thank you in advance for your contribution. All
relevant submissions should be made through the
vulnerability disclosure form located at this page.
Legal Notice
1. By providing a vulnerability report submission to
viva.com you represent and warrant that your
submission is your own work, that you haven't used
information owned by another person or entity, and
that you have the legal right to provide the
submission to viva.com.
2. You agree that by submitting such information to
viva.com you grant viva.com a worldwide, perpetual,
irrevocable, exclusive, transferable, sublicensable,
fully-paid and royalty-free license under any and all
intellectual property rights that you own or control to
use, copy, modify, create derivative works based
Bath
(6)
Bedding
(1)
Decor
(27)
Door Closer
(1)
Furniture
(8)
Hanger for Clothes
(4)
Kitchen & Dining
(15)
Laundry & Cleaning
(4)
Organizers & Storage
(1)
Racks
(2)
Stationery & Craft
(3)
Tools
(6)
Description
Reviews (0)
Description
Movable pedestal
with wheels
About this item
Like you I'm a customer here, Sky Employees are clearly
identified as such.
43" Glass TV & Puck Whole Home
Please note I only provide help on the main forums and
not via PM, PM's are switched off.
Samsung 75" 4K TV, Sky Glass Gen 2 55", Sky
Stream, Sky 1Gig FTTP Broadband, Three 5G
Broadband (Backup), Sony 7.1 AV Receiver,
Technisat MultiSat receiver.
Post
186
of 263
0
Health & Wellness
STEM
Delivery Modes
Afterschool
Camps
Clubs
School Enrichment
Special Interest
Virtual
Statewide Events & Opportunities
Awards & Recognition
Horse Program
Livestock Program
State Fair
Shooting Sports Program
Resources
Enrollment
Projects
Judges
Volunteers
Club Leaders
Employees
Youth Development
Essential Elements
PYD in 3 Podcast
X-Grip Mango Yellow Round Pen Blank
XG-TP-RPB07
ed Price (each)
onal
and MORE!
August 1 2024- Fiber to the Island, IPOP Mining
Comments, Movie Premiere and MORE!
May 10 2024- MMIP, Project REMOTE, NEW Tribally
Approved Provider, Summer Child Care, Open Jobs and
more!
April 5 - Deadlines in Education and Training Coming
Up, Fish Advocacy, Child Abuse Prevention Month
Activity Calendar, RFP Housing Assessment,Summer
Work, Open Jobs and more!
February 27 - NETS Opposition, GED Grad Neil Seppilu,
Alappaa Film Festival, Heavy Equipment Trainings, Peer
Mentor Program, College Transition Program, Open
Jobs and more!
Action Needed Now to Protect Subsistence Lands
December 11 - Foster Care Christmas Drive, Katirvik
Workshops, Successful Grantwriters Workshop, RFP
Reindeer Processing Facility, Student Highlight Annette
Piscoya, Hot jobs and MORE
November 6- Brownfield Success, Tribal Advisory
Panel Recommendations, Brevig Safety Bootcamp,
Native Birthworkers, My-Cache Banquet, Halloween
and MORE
..........
## Task goal
When you answer, retype all of the material exactly as it appears above.

## Result for this task
thank you in advance for your contribution. All
relevant submissions should be made through the
vulnerability disclosure form located at this page.
Legal Notice
1. By providing a vulnerability report submission to
viva.com you represent and warrant that your
submission is your own work, that you haven't used
information owned by another person or entity, and
that you have the legal right to provide the
submission to viva.com.
2. You agree that by submitting such information to
viva.com you grant viva.com a worldwide, perpetual,
irrevocable, exclusive, transferable, sublicensable,
fully-paid and royalty-free license under any and all
intellectual property rights that you own or control to
use, copy, modify, create derivative works based
Bath
(6)
Bedding
(1)
Decor
(27)
Door Closer
(1)
Furniture
(8)
Hanger for Clothes
(4)
Kitchen & Dining
(15)
Laundry & Cleaning
(4)
Organizers & Storage
(1)
Racks
(2)
Stationery & Craft
(3)
Tools
(6)
Description
Reviews (0)
Description
Movable pedestal
with wheels
About this item
Like you I'm a customer here, Sky Employees are clearly
identified as such.
43" Glass TV & Puck Whole Home
Please note I only provide help on the main forums and
not via PM, PM's are switched off.
Samsung 75" 4K TV, Sky Glass Gen 2 55", Sky
Stream, Sky 1Gig FTTP Broadband, Three 5G
Broadband (Backup), Sony 7.1 AV Receiver,
Technisat MultiSat receiver.
Post
186
of 263
0
Health & Wellness
STEM
Delivery Modes
Afterschool
Camps
Clubs
School Enrichment
Special Interest
Virtual
Statewide Events & Opportunities
Awards & Recognition
Horse Program
Livestock Program
State Fair
Shooting Sports Program
Resources
Enrollment
Projects
Judges
Volunteers
Club Leaders
Employees
Youth Development
Essential Elements
PYD in 3 Podcast
X-Grip Mango Yellow Round Pen Blank
XG-TP-RPB07
ed Price (each)
onal
and MORE!
August 1 2024- Fiber to the Island, IPOP Mining
Comments, Movie Premiere and MORE!
May 10 2024- MMIP, Project REMOTE, NEW Tribally
Approved Provider, Summer Child Care, Open Jobs and
more!
April 5 - Deadlines in Education and Training Coming
Up, Fish Advocacy, Child Abuse Prevention Month
Activity Calendar, RFP Housing Assessment,Summer
Work, Open Jobs and more!
February 27 - NETS Opposition, GED Grad Neil Seppilu,
Alappaa Film Festival, Heavy Equipment Trainings, Peer
Mentor Program, College Transition Program, Open
Jobs and more!
Action Needed Now to Protect Subsistence Lands
December 11 - Foster Care Christmas Drive, Katirvik
Workshops, Successful Grantwriters Workshop, RFP
Reindeer Processing Facility, Student Highlight Annette
Piscoya, Hot jobs and MORE
November 6- Brownfield Success, Tribal Advisory
Panel Recommendations, Brevig Safety Bootcamp,
Native Birthworkers, My-Cache Banquet, Halloween
and MORE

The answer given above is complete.